## Dataset entries

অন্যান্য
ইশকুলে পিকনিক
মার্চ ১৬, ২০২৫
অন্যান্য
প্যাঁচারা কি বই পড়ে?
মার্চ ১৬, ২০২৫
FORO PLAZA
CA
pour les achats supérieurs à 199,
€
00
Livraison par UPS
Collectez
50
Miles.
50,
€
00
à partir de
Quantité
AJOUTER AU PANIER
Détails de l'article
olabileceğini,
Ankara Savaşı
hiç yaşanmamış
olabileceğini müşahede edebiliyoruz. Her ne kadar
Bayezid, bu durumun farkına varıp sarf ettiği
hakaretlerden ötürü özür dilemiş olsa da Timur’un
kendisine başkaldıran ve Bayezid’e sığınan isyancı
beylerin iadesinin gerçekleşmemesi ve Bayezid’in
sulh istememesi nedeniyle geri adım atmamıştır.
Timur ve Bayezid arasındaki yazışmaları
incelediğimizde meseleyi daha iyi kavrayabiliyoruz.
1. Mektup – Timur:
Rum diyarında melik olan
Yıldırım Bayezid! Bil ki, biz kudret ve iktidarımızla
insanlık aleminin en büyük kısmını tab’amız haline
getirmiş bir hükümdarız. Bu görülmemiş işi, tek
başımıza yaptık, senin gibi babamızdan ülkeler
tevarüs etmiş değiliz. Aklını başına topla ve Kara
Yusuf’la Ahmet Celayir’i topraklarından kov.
---
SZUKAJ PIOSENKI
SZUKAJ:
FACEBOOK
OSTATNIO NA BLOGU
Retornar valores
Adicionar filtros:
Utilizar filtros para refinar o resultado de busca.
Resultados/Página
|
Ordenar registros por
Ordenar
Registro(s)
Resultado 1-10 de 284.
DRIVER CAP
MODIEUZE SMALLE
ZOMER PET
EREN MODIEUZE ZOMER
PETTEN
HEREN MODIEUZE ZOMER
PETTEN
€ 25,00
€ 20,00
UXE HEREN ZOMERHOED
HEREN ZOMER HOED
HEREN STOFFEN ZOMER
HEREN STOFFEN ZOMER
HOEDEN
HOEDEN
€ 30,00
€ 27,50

## Task to carry out
From the data above, show each line that contains "HEREN".

## Solution to this problem
HEREN MODIEUZE ZOMER
UXE HEREN ZOMERHOED
HEREN ZOMER HOED
HEREN STOFFEN ZOMER
HEREN STOFFEN ZOMER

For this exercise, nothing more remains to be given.